Saved data entries
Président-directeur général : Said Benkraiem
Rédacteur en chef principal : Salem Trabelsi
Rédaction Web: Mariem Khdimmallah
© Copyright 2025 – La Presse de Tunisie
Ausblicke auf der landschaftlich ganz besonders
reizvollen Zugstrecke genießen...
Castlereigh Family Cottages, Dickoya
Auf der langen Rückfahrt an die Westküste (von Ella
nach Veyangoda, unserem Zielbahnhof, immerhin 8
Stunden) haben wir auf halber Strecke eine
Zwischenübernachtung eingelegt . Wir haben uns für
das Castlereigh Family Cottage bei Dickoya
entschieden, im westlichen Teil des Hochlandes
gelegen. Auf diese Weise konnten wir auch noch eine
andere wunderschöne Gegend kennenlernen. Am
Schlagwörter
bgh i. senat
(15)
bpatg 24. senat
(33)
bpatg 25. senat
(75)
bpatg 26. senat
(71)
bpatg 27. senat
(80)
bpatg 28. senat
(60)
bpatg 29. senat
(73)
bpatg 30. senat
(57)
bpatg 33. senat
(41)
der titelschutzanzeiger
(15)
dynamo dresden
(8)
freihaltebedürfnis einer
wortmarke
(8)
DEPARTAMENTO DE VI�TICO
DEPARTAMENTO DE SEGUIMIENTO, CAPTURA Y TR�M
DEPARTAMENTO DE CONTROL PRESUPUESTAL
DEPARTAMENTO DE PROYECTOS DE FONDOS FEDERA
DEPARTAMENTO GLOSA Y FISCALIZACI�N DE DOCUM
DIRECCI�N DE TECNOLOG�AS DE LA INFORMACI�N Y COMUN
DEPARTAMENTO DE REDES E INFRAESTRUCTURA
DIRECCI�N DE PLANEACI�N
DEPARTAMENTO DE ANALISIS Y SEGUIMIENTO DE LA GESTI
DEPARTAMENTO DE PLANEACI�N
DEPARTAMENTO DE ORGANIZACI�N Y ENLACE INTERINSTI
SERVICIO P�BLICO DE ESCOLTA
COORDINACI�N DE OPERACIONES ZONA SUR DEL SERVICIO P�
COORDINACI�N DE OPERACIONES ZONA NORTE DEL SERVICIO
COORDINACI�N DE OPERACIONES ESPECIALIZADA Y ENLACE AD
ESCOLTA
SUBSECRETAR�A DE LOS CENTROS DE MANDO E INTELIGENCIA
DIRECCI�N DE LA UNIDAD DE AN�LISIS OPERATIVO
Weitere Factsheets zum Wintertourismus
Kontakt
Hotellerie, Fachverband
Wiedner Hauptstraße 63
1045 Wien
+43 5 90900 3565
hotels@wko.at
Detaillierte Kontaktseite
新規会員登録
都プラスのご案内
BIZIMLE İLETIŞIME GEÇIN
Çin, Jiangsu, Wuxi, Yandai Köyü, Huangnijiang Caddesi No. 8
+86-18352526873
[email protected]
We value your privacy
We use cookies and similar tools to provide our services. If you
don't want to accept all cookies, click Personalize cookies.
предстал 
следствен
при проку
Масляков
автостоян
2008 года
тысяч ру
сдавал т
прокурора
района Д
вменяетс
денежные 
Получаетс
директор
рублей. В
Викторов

**Instructions to follow**
Identify every line above with the string "DIRECCI" in it. Copy those lines.

**Finished task**
DIRECCI�N DE TECNOLOG�AS DE LA INFORMACI�N Y COMUN
DIRECCI�N DE PLANEACI�N
DIRECCI�N DE LA UNIDAD DE AN�LISIS OPERATIVO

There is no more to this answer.